Steps to consider BEFORE you quit your job and launch your company
One of the biggest challenges for most entrepreneurs, especially those with established careers, is quitting their job to launch a startup. The transition from a steady paying job to an uncertain startup can be difficult for many entrepreneurs.
However, managing this transition correctly is critical to the success of your fledging company. In this article, you will learn to:
- Determine if you are ready to make this transition
- Prepare for it
- Get started – the right way
Step #1: Is your family on board?
If you are single and have no dependents, you can skip this step. If you are not, your first and most important step is to secure the support of your family. Their support is critical. Without their buy-in into the whole startup process, there is little chance that your venture will succeed.
Your family needs to understand that your income will likely drop, perhaps for a long time. These circumstances will have a direct effect on them. There will be fewer vacations, fewer dinners out, fewer toys – fewer of many things.
Each family is different, but I can give you some basic advice on how to proceed:
- Be direct and honest. Don’t sugar-coat the truth
- Explain your business to all family members
- Make sure they understand what sacrifices are to be made
- Explain the potential benefits to them (and to you).
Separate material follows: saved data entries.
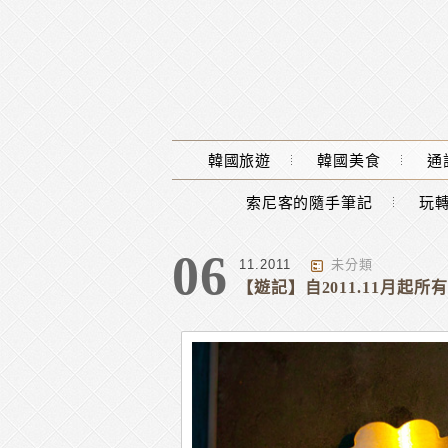
Main Menu
韓國旅遊
韓國美食
通
索尼客的隨手筆記
玩轉
標籤 : 韓國旅遊攻略&遊記:
06
11.2011
未分類
【遊記】自2011.11月起所有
Use terms they can understand
Step #2: Is your startup running already?
If your startup is not running already, consider doing some preliminary work before quitting your job. At the very least, have your business model and plan in place. If applicable, you should have prototypes of your products or your software. If you offer a service, the solution should be fully defined.
Do not quit your job if your preliminary work is not complete. Preliminary works takes a long time, and you do not want to exhaust your resources while you are still in the planning stage.
In some cases, you may be able to run your new business while working full time. This scenario allows you to maintain your income while getting started. However, this arrangement requires careful planning since you have to ensure your work output remains steady. Keep your startup business separate from your employment. Don’t use your employer’s resources. Don’t do startup work during business hours, and avoid conflicts of interest.
Step #3: Build a workable budget
It’s unlikely that your startup will generate revenues immediately. In most cases, you will have to use your own reserves to pay your bills for a while. One important step towards building a good reserve is creating a workable personal budget.
The method I used when I first launched my company is a little bit different from what most people do. I bought a personal finance software package (e.g., Quicken®) and uploaded three months of past transactions. Then, I spent an hour or two categorizing each transaction.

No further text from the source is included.